## [Task to complete]
Skip the pictures. Output only the lines below starting at the line with "What elements are" and ending at the line with "Identify all the", both ends included, exactly as they are.

## [Records for processing]
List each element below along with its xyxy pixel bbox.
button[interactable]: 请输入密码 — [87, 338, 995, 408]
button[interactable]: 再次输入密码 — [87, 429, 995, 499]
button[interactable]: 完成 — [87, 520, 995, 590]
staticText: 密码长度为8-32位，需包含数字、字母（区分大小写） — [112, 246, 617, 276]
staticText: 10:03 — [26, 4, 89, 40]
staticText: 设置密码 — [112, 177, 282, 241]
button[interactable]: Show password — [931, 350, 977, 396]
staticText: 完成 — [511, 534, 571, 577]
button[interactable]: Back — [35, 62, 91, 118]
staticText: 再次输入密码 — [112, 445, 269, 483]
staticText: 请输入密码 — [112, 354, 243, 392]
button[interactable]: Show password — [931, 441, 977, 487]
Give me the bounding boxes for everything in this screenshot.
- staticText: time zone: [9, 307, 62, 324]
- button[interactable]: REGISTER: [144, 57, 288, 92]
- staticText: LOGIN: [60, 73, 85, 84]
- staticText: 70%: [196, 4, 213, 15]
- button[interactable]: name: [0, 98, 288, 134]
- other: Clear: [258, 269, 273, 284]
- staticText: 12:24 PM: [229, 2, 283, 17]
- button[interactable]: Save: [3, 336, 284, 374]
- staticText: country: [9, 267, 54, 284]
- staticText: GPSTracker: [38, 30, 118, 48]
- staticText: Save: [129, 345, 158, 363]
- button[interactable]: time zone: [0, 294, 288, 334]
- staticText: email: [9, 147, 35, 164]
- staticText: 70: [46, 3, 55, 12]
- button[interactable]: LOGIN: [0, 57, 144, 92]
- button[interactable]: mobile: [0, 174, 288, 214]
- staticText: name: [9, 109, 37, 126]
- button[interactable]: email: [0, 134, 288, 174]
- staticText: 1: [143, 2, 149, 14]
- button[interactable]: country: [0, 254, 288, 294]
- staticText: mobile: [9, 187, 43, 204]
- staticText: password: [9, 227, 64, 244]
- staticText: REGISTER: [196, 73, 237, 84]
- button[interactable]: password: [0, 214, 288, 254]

* * *

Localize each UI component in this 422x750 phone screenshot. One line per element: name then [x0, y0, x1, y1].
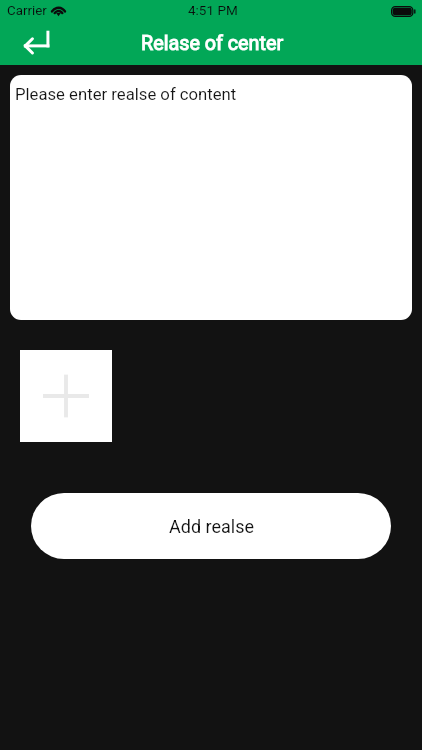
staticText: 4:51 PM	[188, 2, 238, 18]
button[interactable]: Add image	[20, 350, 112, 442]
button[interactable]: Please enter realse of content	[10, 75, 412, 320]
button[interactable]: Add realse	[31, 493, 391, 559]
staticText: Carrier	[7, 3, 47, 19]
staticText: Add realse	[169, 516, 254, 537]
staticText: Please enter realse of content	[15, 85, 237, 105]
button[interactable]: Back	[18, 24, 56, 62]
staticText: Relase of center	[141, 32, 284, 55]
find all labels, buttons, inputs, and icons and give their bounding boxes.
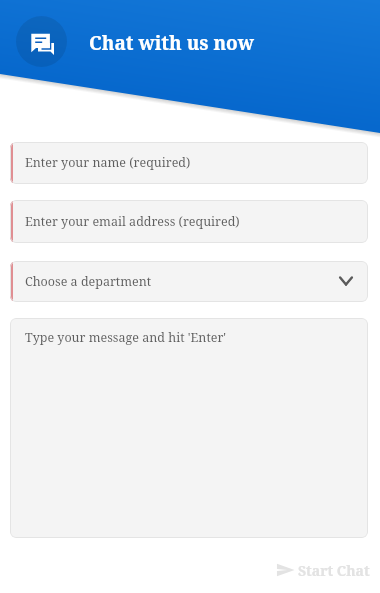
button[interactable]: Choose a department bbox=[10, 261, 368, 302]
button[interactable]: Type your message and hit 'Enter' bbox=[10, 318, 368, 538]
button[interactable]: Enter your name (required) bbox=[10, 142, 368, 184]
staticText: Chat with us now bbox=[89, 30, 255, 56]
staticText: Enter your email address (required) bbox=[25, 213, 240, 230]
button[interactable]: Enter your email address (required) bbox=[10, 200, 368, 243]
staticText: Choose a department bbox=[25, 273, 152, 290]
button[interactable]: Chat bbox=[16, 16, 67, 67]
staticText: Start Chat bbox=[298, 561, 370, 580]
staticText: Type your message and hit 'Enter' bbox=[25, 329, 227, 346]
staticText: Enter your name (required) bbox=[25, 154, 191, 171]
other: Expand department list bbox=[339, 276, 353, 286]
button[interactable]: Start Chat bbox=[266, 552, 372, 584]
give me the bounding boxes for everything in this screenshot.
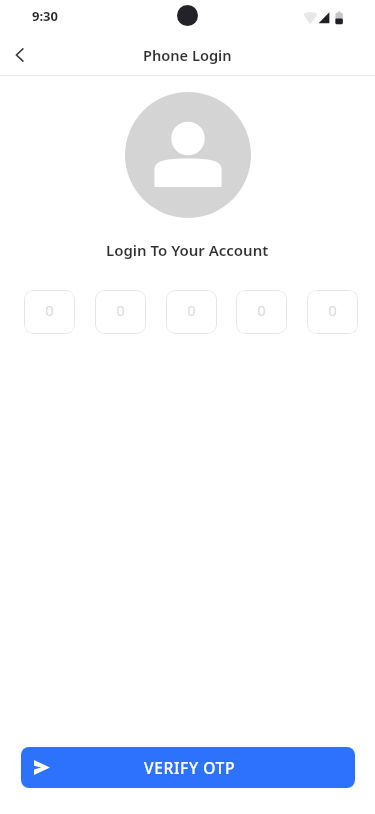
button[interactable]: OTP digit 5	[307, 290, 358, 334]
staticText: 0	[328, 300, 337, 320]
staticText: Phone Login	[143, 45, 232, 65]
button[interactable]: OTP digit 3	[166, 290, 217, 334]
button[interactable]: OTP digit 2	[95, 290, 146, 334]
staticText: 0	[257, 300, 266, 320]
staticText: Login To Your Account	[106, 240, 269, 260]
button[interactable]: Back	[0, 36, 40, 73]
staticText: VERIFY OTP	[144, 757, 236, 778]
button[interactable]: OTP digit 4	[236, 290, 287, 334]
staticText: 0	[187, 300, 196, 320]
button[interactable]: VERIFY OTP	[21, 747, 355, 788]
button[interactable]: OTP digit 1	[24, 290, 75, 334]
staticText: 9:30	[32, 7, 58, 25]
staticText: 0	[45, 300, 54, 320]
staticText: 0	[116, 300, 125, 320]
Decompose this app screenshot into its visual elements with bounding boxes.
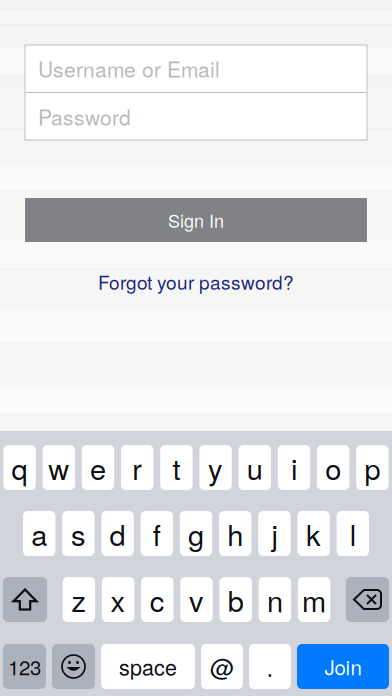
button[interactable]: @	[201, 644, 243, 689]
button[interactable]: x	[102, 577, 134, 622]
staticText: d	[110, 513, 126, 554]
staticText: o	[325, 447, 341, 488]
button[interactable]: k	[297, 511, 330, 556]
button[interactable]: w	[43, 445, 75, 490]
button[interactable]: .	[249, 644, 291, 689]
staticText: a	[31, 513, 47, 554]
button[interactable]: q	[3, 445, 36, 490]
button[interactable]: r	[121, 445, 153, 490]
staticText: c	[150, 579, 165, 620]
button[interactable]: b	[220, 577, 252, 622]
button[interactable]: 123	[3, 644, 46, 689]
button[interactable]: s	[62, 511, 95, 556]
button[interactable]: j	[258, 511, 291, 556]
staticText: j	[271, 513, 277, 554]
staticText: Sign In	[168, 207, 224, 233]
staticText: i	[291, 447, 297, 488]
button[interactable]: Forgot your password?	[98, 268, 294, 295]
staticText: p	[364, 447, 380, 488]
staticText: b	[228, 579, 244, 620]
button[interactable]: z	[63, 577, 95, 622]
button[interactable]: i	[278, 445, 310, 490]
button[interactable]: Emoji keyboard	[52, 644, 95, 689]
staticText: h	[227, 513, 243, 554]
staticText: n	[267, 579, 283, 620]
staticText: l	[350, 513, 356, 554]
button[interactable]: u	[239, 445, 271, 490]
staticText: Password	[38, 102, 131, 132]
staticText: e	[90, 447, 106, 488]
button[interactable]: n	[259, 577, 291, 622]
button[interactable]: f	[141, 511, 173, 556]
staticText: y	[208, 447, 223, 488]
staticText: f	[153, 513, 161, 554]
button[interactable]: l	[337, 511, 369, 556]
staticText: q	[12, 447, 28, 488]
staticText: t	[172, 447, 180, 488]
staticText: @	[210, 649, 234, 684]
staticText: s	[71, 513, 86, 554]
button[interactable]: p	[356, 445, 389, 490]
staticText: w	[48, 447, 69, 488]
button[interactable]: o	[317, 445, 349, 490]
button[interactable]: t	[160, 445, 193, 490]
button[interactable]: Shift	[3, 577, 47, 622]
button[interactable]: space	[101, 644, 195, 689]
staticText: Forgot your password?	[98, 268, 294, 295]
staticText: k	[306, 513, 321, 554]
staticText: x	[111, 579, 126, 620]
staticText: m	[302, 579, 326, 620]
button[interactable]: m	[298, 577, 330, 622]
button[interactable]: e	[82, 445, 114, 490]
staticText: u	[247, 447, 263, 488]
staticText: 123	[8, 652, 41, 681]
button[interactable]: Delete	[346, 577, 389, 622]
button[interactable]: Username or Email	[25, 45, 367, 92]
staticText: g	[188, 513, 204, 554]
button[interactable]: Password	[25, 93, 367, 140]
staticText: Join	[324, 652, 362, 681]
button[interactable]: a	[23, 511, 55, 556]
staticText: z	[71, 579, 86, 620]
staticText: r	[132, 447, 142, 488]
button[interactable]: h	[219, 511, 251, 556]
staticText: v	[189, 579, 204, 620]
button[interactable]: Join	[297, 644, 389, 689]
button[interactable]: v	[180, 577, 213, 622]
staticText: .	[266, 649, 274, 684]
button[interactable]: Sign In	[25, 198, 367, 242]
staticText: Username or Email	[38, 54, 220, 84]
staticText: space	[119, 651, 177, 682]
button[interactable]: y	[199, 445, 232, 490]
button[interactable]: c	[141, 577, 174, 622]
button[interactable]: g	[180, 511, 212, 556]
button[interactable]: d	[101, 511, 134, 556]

---

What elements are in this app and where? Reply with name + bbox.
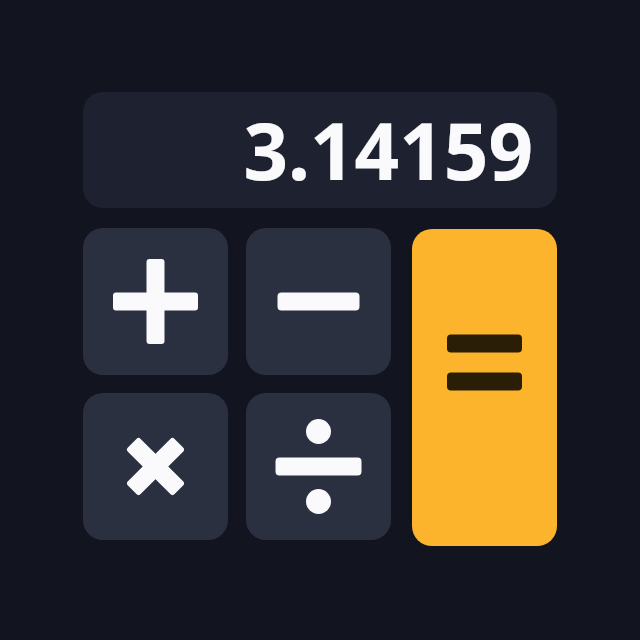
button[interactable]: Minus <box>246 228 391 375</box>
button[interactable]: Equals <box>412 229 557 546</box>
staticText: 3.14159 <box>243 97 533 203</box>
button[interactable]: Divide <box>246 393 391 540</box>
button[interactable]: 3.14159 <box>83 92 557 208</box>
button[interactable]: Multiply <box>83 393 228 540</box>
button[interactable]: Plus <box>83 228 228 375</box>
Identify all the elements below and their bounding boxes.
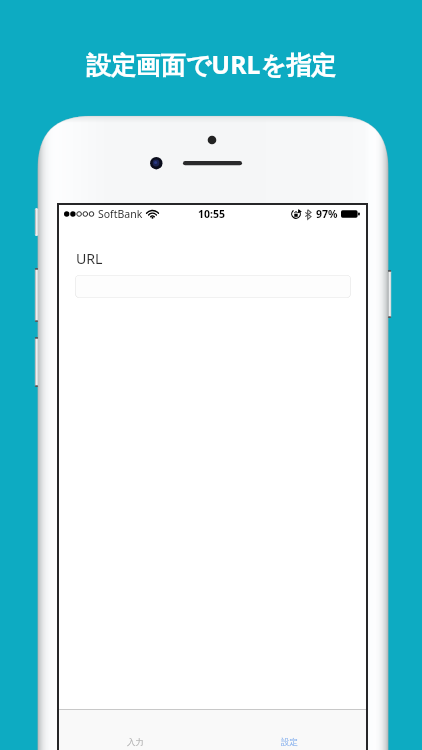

## [Problem solution]
What elements are in this app and where? Reply with name + bbox.
button[interactable]: Minus <box>246 228 391 375</box>
button[interactable]: Equals <box>412 229 557 546</box>
staticText: 3.14159 <box>243 97 533 203</box>
button[interactable]: Divide <box>246 393 391 540</box>
button[interactable]: 3.14159 <box>83 92 557 208</box>
button[interactable]: Multiply <box>83 393 228 540</box>
button[interactable]: Plus <box>83 228 228 375</box>
Identify all the elements below and their bounding boxes.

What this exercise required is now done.